Candy darlin' - beef dripping doesn't come in jars, you scrape it out of the roasting tin you had previously cooked the beef joint !!!
I buy my dripping in the same container as margarine comes in. When I was last in the UK dripping was sold in foil wrapped blocks.
Yeah, but that's the processed version which tastes nothing like 'proper' dripping with the meat jelly too !!!
I use it to panfry and it works good. I used to make my own but now the butchers in town send back fat trimmings to the meatworks.
I remember beef dripping sarnies heavily sprinkled with pepper - delicious. As an infant I recall my Mother used to give me a slice of lard to eat (raw).
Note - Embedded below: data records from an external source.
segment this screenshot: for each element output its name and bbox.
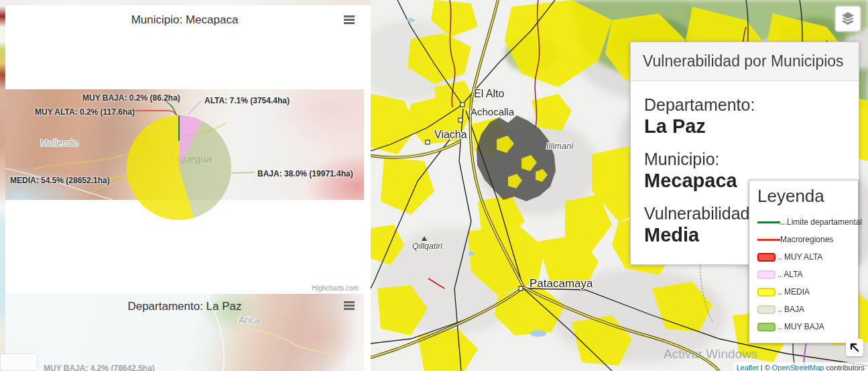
map-attribution: Leaflet | © OpenStreetMap contributors bbox=[733, 362, 868, 371]
map-label-achocalla: Achocalla bbox=[471, 106, 514, 117]
map-legend: Leyenda ...Limite departamental Macroreg… bbox=[749, 180, 859, 343]
basemap-label-arica: Arica bbox=[239, 315, 260, 325]
windows-activation-watermark: Activar Windows bbox=[664, 347, 757, 362]
osm-link[interactable]: OpenStreetMap bbox=[772, 364, 824, 371]
vulnerability-pie-chart[interactable] bbox=[127, 115, 231, 220]
legend-item-media: .. MEDIA bbox=[757, 283, 850, 301]
departamento-chart-panel: Departamento: La Paz Arica MUY BAJA: 4.2… bbox=[5, 294, 364, 371]
legend-item-muy-baja: .. MUY BAJA bbox=[757, 318, 850, 335]
municipality-label: Municipio: bbox=[644, 149, 845, 169]
legend-item-macroregiones: Macroregiones bbox=[757, 231, 850, 248]
red-line-symbol bbox=[757, 239, 780, 241]
legend-item-alta: .. ALTA bbox=[757, 266, 850, 283]
pie-label-partial: MUY BAJA: 4.2% (78642.5ha) bbox=[44, 364, 155, 371]
highcharts-credits-link[interactable]: Highcharts.com bbox=[312, 284, 359, 292]
layers-icon bbox=[839, 10, 857, 28]
pie-label-alta: ALTA: 7.1% (3754.4ha) bbox=[204, 96, 290, 105]
map-label-qillqatiri: Qillqatiri bbox=[412, 242, 442, 251]
pie-label-muy-alta: MUY ALTA: 0.2% (117.6ha) bbox=[35, 107, 135, 117]
map-label-viacha: Viacha bbox=[434, 129, 467, 141]
basemap-label-mollendo: Mollendo bbox=[40, 138, 78, 148]
leaflet-map[interactable]: El Alto Achocalla Viacha Illimani Qillqa… bbox=[371, 0, 868, 371]
charts-column: Municipio: Mecapaca Mollendo Moquegua MU bbox=[0, 0, 371, 371]
legend-title: Leyenda bbox=[757, 186, 850, 207]
background-map-edge-top bbox=[0, 0, 371, 5]
departamento-chart-title: Departamento: La Paz bbox=[5, 300, 364, 313]
department-label: Departamento: bbox=[644, 95, 845, 115]
arrow-up-left-icon bbox=[849, 342, 860, 353]
pie-label-muy-baja: MUY BAJA: 0.2% (86.2ha) bbox=[82, 93, 180, 103]
pie-label-media: MEDIA: 54.5% (28652.1ha) bbox=[10, 176, 110, 185]
layers-control[interactable] bbox=[834, 5, 861, 32]
media-swatch bbox=[757, 288, 776, 297]
legend-item-limite: ...Limite departamental bbox=[757, 213, 850, 231]
map-label-patacamaya: Patacamaya bbox=[530, 277, 593, 290]
collapse-legend-control[interactable] bbox=[846, 339, 863, 356]
green-line-symbol bbox=[757, 221, 780, 223]
leaflet-link[interactable]: Leaflet bbox=[737, 364, 759, 371]
legend-item-muy-alta: .. MUY ALTA bbox=[757, 248, 850, 266]
baja-swatch bbox=[757, 305, 776, 314]
info-panel-header: Vulnerabilidad por Municipios bbox=[631, 42, 859, 81]
pie-label-baja: BAJA: 38.0% (19971.4ha) bbox=[257, 169, 353, 178]
alta-swatch bbox=[757, 270, 776, 279]
chart-context-menu-icon[interactable] bbox=[341, 14, 357, 29]
department-value: La Paz bbox=[644, 115, 845, 138]
legend-item-baja: .. BAJA bbox=[757, 301, 850, 318]
muy-baja-swatch bbox=[757, 323, 776, 331]
map-control-box[interactable] bbox=[0, 354, 38, 371]
municipio-chart-panel: Municipio: Mecapaca Mollendo Moquegua MU bbox=[5, 5, 364, 294]
map-label-el-alto: El Alto bbox=[474, 88, 504, 100]
map-label-illimani: Illimani bbox=[546, 141, 573, 151]
municipio-chart-title: Municipio: Mecapaca bbox=[5, 13, 364, 27]
background-map-edge-left bbox=[0, 5, 5, 371]
muy-alta-swatch bbox=[757, 253, 776, 262]
chart-context-menu-icon[interactable] bbox=[341, 300, 357, 315]
app-window: Municipio: Mecapaca Mollendo Moquegua MU bbox=[0, 0, 868, 371]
I also remember that due to sweet rationing, my mother used to give me a paper bag with 2 0z of currants or raisins to eat instead of sweets.
we definitely have bread pudding and mince pies here, think the bread pudding is more common tho since a lot of restaurantes serve it, mince pies i've only seen in a couple stores locally so maybe they're not as much of a thing in the northwest, dunnow. we have weetabix too (made in canada) though they're harder to find, usually in health food or specialty foods sections of most supermarkets and marked way way way up though my local Winco Foods do stock them with the regular cereals, but they also carry PG tips in the breakfast aisle, with all the other big teas like twinings and tetley (but not taylors of harrogate, for some reason) and the usual american excuse-for-tea crap brands. they're probably the only store i've seen locally outside of Cost plus that carry PG
Sagewynd, I have a recipe for a (sweet) mincemeat fruit loaf - like a fruit cake bbut shaped like a large loaf of bread.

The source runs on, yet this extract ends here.